GPU servers are 85-90% of CapEx. The remaining 10-15% covers InfiniBand switches (the high-speed network connecting servers), fiber optic transceivers, management servers, racks, power distribution units, installation, and 3-year NBD OEM support from Dell, Lenovo, or Supermicro.[1]

Enterprise GPU procurement runs 55-70% off MSRP (manufacturer's suggested retail price), based on procurement deals we have reviewed as of Q1 2026.[1] Fiber optic transceivers carry even heavier markups. List price is not a useful reference for modeling real costs.

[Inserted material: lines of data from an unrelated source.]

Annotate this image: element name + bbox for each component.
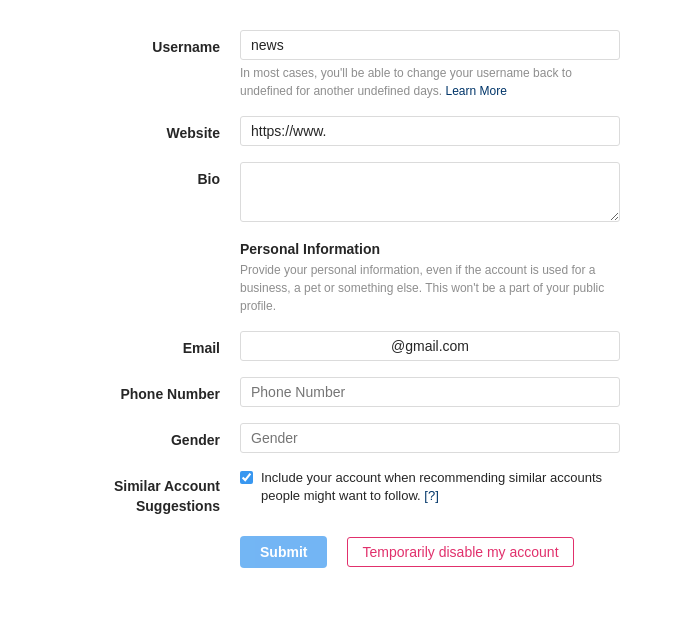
username-row: Username In most cases, you'll be able t…: [80, 30, 620, 100]
email-field: [240, 331, 620, 361]
username-field: In most cases, you'll be able to change …: [240, 30, 620, 100]
gender-field: [240, 423, 620, 453]
phone-row: Phone Number: [80, 377, 620, 407]
email-label: Email: [80, 331, 240, 359]
gender-label: Gender: [80, 423, 240, 451]
username-input[interactable]: [240, 30, 620, 60]
similar-suggestions-row: Similar Account Suggestions Include your…: [80, 469, 620, 516]
gender-input[interactable]: [240, 423, 620, 453]
website-row: Website: [80, 116, 620, 146]
similar-checkbox[interactable]: [240, 471, 253, 484]
similar-checkbox-row: Include your account when recommending s…: [240, 469, 620, 505]
phone-label: Phone Number: [80, 377, 240, 405]
gender-row: Gender: [80, 423, 620, 453]
personal-info-section: Personal Information Provide your person…: [240, 241, 620, 315]
section-header: Personal Information Provide your person…: [240, 241, 620, 315]
similar-checkbox-label: Include your account when recommending s…: [261, 469, 620, 505]
username-label: Username: [80, 30, 240, 58]
bio-field: [240, 162, 620, 225]
phone-input[interactable]: [240, 377, 620, 407]
disable-account-link[interactable]: Temporarily disable my account: [347, 537, 573, 567]
email-row: Email: [80, 331, 620, 361]
website-field: [240, 116, 620, 146]
phone-field: [240, 377, 620, 407]
personal-info-desc: Provide your personal information, even …: [240, 261, 620, 315]
similar-field: Include your account when recommending s…: [240, 469, 620, 505]
actions-row: Submit Temporarily disable my account: [240, 536, 620, 568]
submit-button[interactable]: Submit: [240, 536, 327, 568]
bio-label: Bio: [80, 162, 240, 190]
username-hint: In most cases, you'll be able to change …: [240, 64, 620, 100]
bio-textarea[interactable]: [240, 162, 620, 222]
similar-info-link[interactable]: [?]: [424, 488, 438, 503]
website-label: Website: [80, 116, 240, 144]
similar-label: Similar Account Suggestions: [80, 469, 240, 516]
email-input[interactable]: [240, 331, 620, 361]
learn-more-link[interactable]: Learn More: [446, 84, 507, 98]
website-input[interactable]: [240, 116, 620, 146]
bio-row: Bio: [80, 162, 620, 225]
personal-info-title: Personal Information: [240, 241, 620, 257]
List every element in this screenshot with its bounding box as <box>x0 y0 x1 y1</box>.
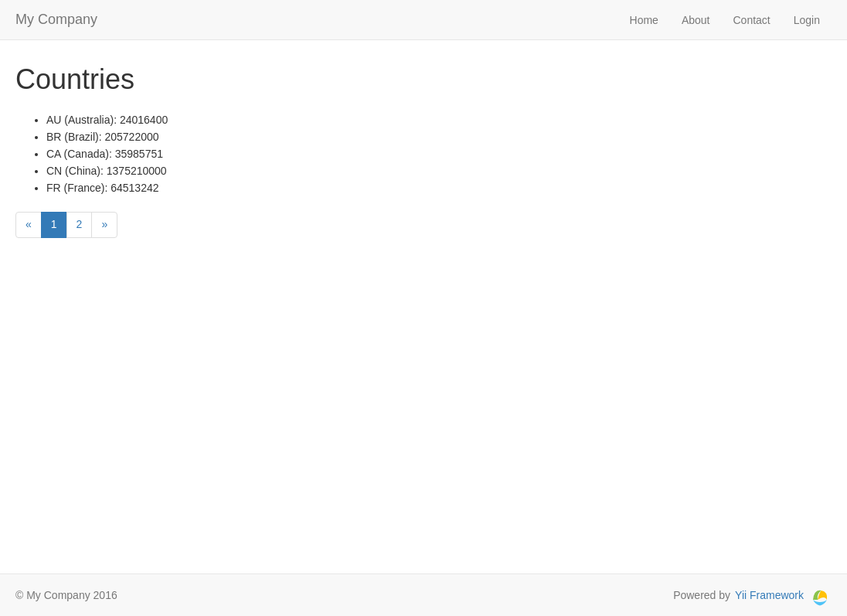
navbar-link-about[interactable]: About <box>670 0 722 40</box>
countries-list: AU (Australia): 24016400BR (Brazil): 205… <box>15 111 832 196</box>
yii-logo-icon <box>808 584 832 607</box>
navbar-item: Contact <box>721 0 781 40</box>
footer: © My Company 2016 Powered by Yii Framewo… <box>0 573 847 616</box>
pagination-next-link[interactable]: » <box>91 212 117 238</box>
pagination-page-2: 2 <box>67 212 93 238</box>
main-content: Countries AU (Australia): 24016400BR (Br… <box>0 40 847 573</box>
navbar-link-login[interactable]: Login <box>782 0 832 40</box>
list-item: BR (Brazil): 205722000 <box>46 128 832 145</box>
pagination-page-link[interactable]: 2 <box>66 212 93 238</box>
pagination: «12» <box>15 212 832 238</box>
page-title: Countries <box>15 63 832 96</box>
pagination-next: » <box>92 212 117 238</box>
powered-by-text: Powered by <box>673 589 730 601</box>
list-item: FR (France): 64513242 <box>46 179 832 196</box>
navbar-link-home[interactable]: Home <box>618 0 670 40</box>
pagination-active-page: 1 <box>41 212 67 238</box>
list-item: CN (China): 1375210000 <box>46 162 832 179</box>
navbar-link-contact[interactable]: Contact <box>721 0 781 40</box>
list-item: CA (Canada): 35985751 <box>46 145 832 162</box>
navbar-item: Home <box>618 0 670 40</box>
footer-copyright: © My Company 2016 <box>15 589 117 601</box>
yii-framework-link[interactable]: Yii Framework <box>735 589 804 601</box>
pagination-prev-link[interactable]: « <box>15 212 42 238</box>
footer-right: Powered by Yii Framework <box>673 584 832 607</box>
navbar-nav: HomeAboutContactLogin <box>618 0 832 40</box>
list-item: AU (Australia): 24016400 <box>46 111 832 128</box>
navbar: My Company HomeAboutContactLogin <box>0 0 847 40</box>
pagination-prev: « <box>15 212 42 238</box>
navbar-item: Login <box>782 0 832 40</box>
navbar-item: About <box>670 0 722 40</box>
pagination-page-1: 1 <box>42 212 67 238</box>
navbar-brand[interactable]: My Company <box>15 12 97 28</box>
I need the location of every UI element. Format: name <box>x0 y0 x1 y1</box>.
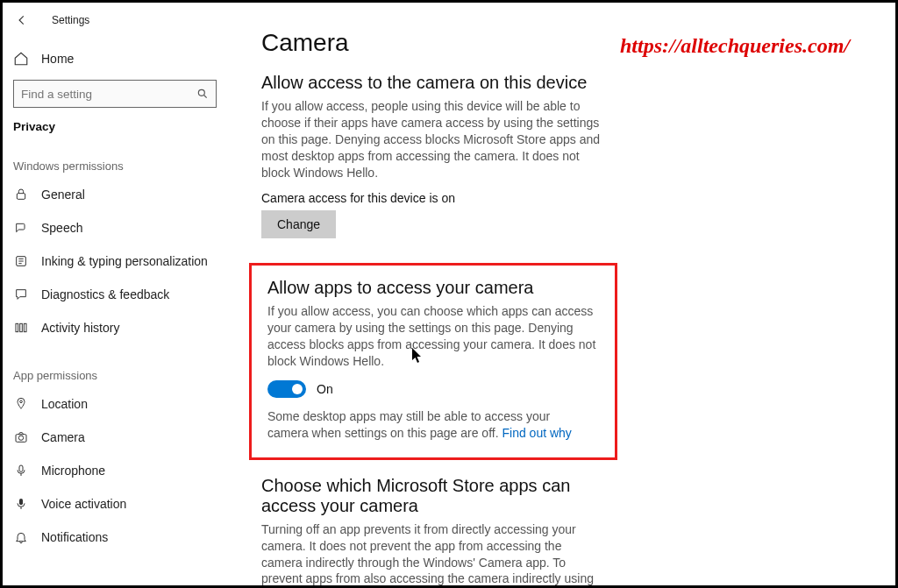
back-button[interactable] <box>13 11 31 29</box>
svg-rect-10 <box>19 499 23 505</box>
search-icon <box>196 88 209 100</box>
svg-rect-4 <box>20 323 23 331</box>
sidebar-item-inking[interactable]: Inking & typing personalization <box>3 244 235 278</box>
sidebar-item-label: Diagnostics & feedback <box>41 287 169 301</box>
app-access-toggle[interactable] <box>267 380 306 398</box>
settings-window: Settings Home Privacy Windows permission… <box>0 0 898 588</box>
sidebar-item-label: Home <box>41 52 74 66</box>
sidebar-item-label: Speech <box>41 221 82 235</box>
svg-point-6 <box>20 400 23 403</box>
section-body-store-apps: Turning off an app prevents it from dire… <box>261 521 603 585</box>
change-button[interactable]: Change <box>261 210 336 238</box>
home-icon <box>13 51 29 67</box>
sidebar: Settings Home Privacy Windows permission… <box>3 3 235 585</box>
camera-icon <box>13 430 29 444</box>
svg-point-0 <box>198 89 204 96</box>
sidebar-item-label: Inking & typing personalization <box>41 254 208 268</box>
inking-icon <box>13 254 29 268</box>
title-bar: Settings <box>3 8 235 32</box>
svg-rect-5 <box>24 323 26 331</box>
highlighted-section: Allow apps to access your camera If you … <box>249 263 617 459</box>
sidebar-item-label: Voice activation <box>41 497 126 511</box>
content-pane: Camera Allow access to the camera on thi… <box>235 3 895 585</box>
sidebar-item-home[interactable]: Home <box>3 43 235 74</box>
sidebar-item-diagnostics[interactable]: Diagnostics & feedback <box>3 278 235 311</box>
sidebar-item-speech[interactable]: Speech <box>3 211 235 244</box>
app-access-toggle-row: On <box>267 380 599 398</box>
device-access-status: Camera access for this device is on <box>261 191 869 205</box>
current-category: Privacy <box>3 111 235 135</box>
sidebar-item-label: Microphone <box>41 464 105 478</box>
notifications-icon <box>13 530 29 544</box>
sidebar-item-general[interactable]: General <box>3 178 235 211</box>
voice-activation-icon <box>13 497 29 511</box>
section-body-app-access: If you allow access, you can choose whic… <box>267 303 599 370</box>
app-access-toggle-label: On <box>317 382 333 396</box>
speech-icon <box>13 221 29 235</box>
svg-rect-3 <box>16 323 18 331</box>
feedback-icon <box>13 287 29 301</box>
sidebar-item-voice[interactable]: Voice activation <box>3 487 235 521</box>
sidebar-item-label: Camera <box>41 430 85 444</box>
group-heading-app-permissions: App permissions <box>3 344 235 387</box>
sidebar-item-activity[interactable]: Activity history <box>3 311 235 344</box>
sidebar-item-location[interactable]: Location <box>3 387 235 421</box>
svg-point-8 <box>18 436 23 440</box>
sidebar-item-label: Notifications <box>41 530 108 544</box>
activity-icon <box>13 321 29 335</box>
section-heading-app-access: Allow apps to access your camera <box>267 278 599 298</box>
search-input[interactable] <box>21 88 196 101</box>
section-body-device-access: If you allow access, people using this d… <box>261 98 603 181</box>
sidebar-item-label: Location <box>41 397 88 411</box>
microphone-icon <box>13 464 29 478</box>
search-box-wrap <box>3 74 235 111</box>
sidebar-item-label: General <box>41 188 85 202</box>
find-out-why-link[interactable]: Find out why <box>502 426 571 440</box>
sidebar-item-camera[interactable]: Camera <box>3 421 235 454</box>
svg-rect-9 <box>19 465 23 471</box>
sidebar-item-label: Activity history <box>41 321 119 335</box>
location-icon <box>13 397 29 411</box>
section-heading-device-access: Allow access to the camera on this devic… <box>261 73 869 93</box>
section-heading-store-apps: Choose which Microsoft Store apps can ac… <box>261 476 630 516</box>
watermark-url: https://alltechqueries.com/ <box>620 34 850 58</box>
group-heading-windows-permissions: Windows permissions <box>3 135 235 178</box>
lock-icon <box>13 188 29 202</box>
app-title: Settings <box>52 14 89 26</box>
desktop-apps-note: Some desktop apps may still be able to a… <box>267 408 574 442</box>
search-box[interactable] <box>13 80 217 108</box>
svg-rect-1 <box>17 194 25 200</box>
sidebar-item-notifications[interactable]: Notifications <box>3 521 235 554</box>
sidebar-item-microphone[interactable]: Microphone <box>3 454 235 487</box>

The simulator default of $46,000 is the average across private B200 deals we have reviewed as of Q1 2026.[1] B300 servers run roughly $62,000/GPU all-in, a 35% premium driven by the move to liquid cooling and higher-TDP components.

Electricity

Most colocation contracts bundle electricity, labor, and services into one monthly per-kW rate. The simulator splits electricity out as a separate line. That way you can compare different power markets (Texas vs. Pacific Northwest vs. California) without changing the facility cost for space, cooling infrastructure, security, and remote hands. In a real contract those costs move together, but isolating electricity makes location trade-offs visible.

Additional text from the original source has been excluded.